Move to revive anti-subversion law needs further study – Palace
MANILA, Philippines – The proposal to revive the anti-subversion law needs further study as Malacanang urged parents to educate their children not to join Left-leaning groups that may overthrow the government.
Presidential spokesperson Salvador Panelo said Interior Secretary Eduardo Año’s suggestion to outlaw membership in the Communist Party of the Philippines should be discussed thoroughly.
“Let’s see, that suggestion requires study also,” Panelo said in a press briefing on Tuesday, adding that he has yet to get President Duterte’s take on the issue.
He made the remarks following Año’s call to reinstate the anti-subversion law amid concerns that communist rebels are recruiting students in schools to take up arms or lead Left-leaning groups.
Año claimed that 1,000 students of universities and colleges are recruited into Left-leaning groups every year and that these students end up becoming fighters of the New People’s Army.
Pressed if reviving the anti-subversion law might open it to abuse and stifle dissent, Panelo said: “That’s why I said it requires study. It requires study, so let’s study it.”
He also noted Justice Secretary Menardo Guevarra’s remark that on the need to give more teeth to Republic Act 9372 or the 2007 Human Security Act, rather than revive an old law.
“They’ve been saying that we have to put more teeth to that. I think that should be addressed to the lawmakers because they are the ones legislating the laws.

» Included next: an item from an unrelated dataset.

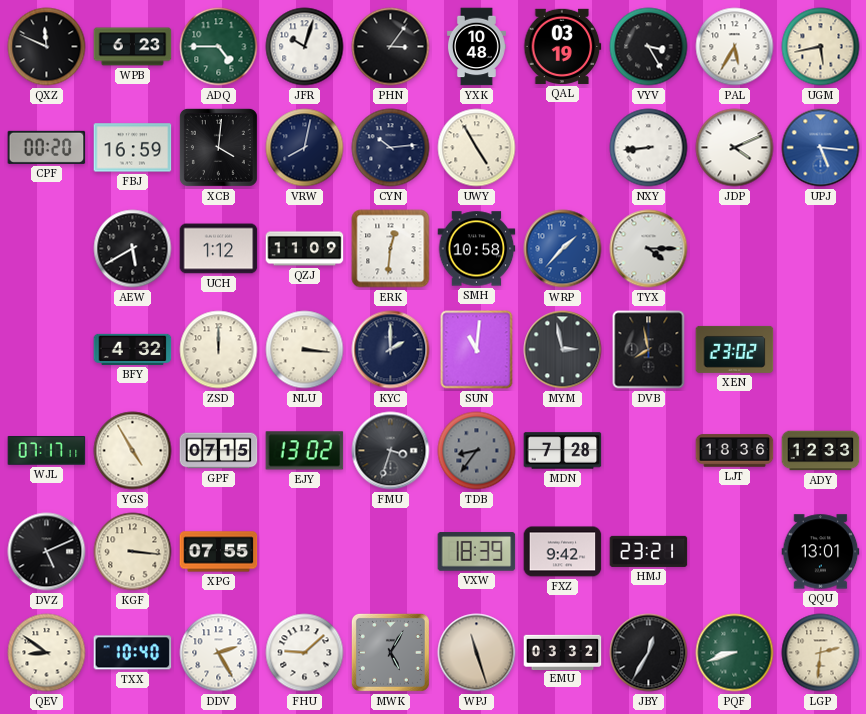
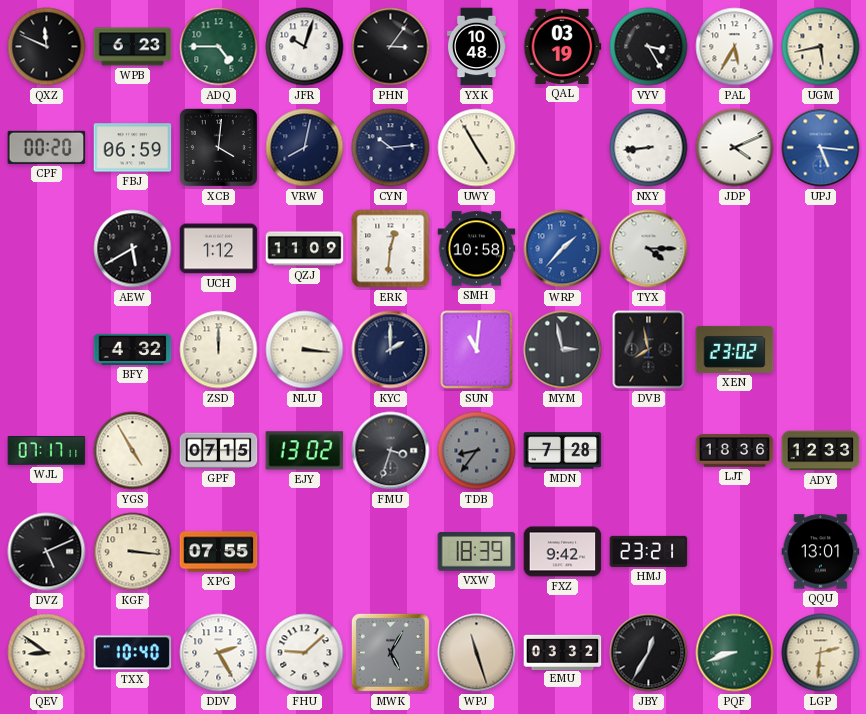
FBJ: 16:59 -> 06:59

They should provide more teeth to that,” Panelo said.
RA 1700 or the anti-subversion law was passed in 1957 during the term of then President Carlos Garcia, outlawing membership in the CPP, and was expanded during the Marcos regime.
It was repealed in 1992 during the term of then President Fidel Ramos, making the CPP a legal group. Sedition, however, remained a crime.
He also assured that the Palace is concerned over such reports, especially that some students sometimes go missing and are reported to be dead in a skirmish with government troops.
“Maybe our suggestion to the parents is to tell their children that the ideology has long passed and is passé, and they should not entertain joining any kind of subversive organization for their own sake,” he said.
Asked if college activism is wrong, the Palace official said it becomes wrong if one joins a group found to be allied with groups whose intention is to overthrow the government.
“If the Left-leaning organization is found to be allied with organizations that are subversive of our democratic society, then it becomes wrong and illegal,” Panelo said.
He went on: “But if you join organizations to express a grievance, legitimate grievance against the government, certainly it is not. It’s part of freedom of speech.”
Panelo stressed that one should be able to discern which group is legitimately expressing a concern or grievance, and which is subversive and allied with communist rebels.
“You have to distinguish between expressing yourself out of a legitimate concern for a grievance you perceive to be committed by local officials or national officials, as against joining an organization that is allied to communist organization found to be subversive in our democratic society,” he said.
He pointed out that there are many organizations out there which are not allied with the Left but still go to the streets to protest certain issues.
Panelo added that the idealism of the youth makes them want to spring to action on issues they feel are important, even if it means joining an organization to do so.
“But given the idealism of the youth, I’ve been a youth myself. You know how the young are, they long for action. They are easily encouraged to do something noble for the country, and if they feel that they have to join an organization to do that, they will,” he said.
Asked on Sen. Ronald dela Rosa’s proposal to increase police visibility in schools to prevent NPA recruitment, Panelo said this is unlikely to solve the problem.
“I wonder if the presence of police will stop recruitment. Because recruitments are usually done in secrecy,” he said.
He went on: “The presence of the police can prevent any crime from being committed inside the campus. But recruitment? I don’t think that it will solve it… Recruitment doesn’t even have to be in schools.”
Panelo noted that Año’s statement does not mean that the government is only focused on stunting NPA recruitment in colleges and universities.
“That’s only a few officials of government talking, not the whole of government. So it doesn’t mean that the whole government is focused on recruitment,” he said.
The Palace official added: “The administration is focused on serving and protecting the people. That will always be the basis.”